Enhanced oversight places an additional layer of review on decisions affected by the conflict, without removing the individual from the decision-making process. It is appropriate where the individual's involvement is operationally important and where a genuine, independent review of the decision and its basis provides sufficient protection. Enhanced oversight is only effective if the review is substantive — if the reviewer is genuinely independent, has the information needed to evaluate the decision, and applies real scrutiny rather than pro forma approval.

Divestment — the disposal of a financial interest that creates a conflict — is appropriate where the conflict arises from a financial holding and where the interest can be disposed of without undue personal cost to the individual. Divestment eliminates the conflict at its source rather than managing its consequences, and is therefore the cleanest resolution in cases where it is practically available. The timeline for divestment should be reasonable — sufficient to allow orderly disposal without creating an obligation to accept an unfavourable price — and should be documented as a condition of the management framework.

The management measure that is most commonly under-specified is the monitoring and review component: the process through which the compliance function confirms, at defined intervals, that the management measures are being applied in practice and that the conflict has not evolved in ways that require a revised response. A conflict assessed and managed at the time of disclosure but never reviewed thereafter is a conflict that may have grown, changed character, or generated new decision points that the original management framework did not contemplate. Monitoring is what turns a one-time assessment into a living management process.

A conflict that was managed but not documented was not managed, from a compliance perspective.

The documentation of the conflict of interest management process is not primarily an administrative requirement. It is the evidence that, in an enforcement context or a governance review, demonstrates that the organisation exercised the judgment it was required to exercise: that the conflict was identified, that it was assessed competently, that proportionate management measures were implemented, and that those measures were applied consistently for as long as the conflict existed.
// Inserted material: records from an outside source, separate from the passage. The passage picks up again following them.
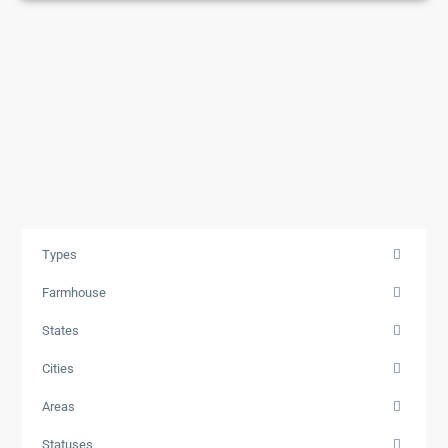
Types
Farmhouse
States
Cities
Areas
Statuses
The documentation record for each disclosed conflict should contain: the disclosure itself, dated and attributed; the assessment, documenting the analysis and the conclusions; the management measures determined, with the basis for the proportionality judgment; the implementation record, showing that the measures were actually applied; any monitoring reviews conducted during the period the conflict was active; and the closure record, documenting when and why the conflict was resolved.

This documentation serves the compliance function in two directions simultaneously. In the direction of enforcement or investigation, it is the evidence that protects the organisation from the allegation that it failed to manage a known conflict. In the direction of culture, it is the record that the compliance function can draw on when demonstrating — to governance bodies, to external stakeholders, to the organisation's own employees — that the framework functions consistently and fairly. Neither use is possible without documentation that is complete, accurate, and retained for an appropriate period.

"The conflict of interest that was disclosed, assessed, managed proportionately, monitored throughout its duration, and documented completely is a conflict of interest that the organisation can stand behind. It demonstrates that the framework exists to protect both the organisation and the individual — and that it has done so. That demonstration, repeated consistently across many disclosures over time, is what a conflict of interest programme is actually building."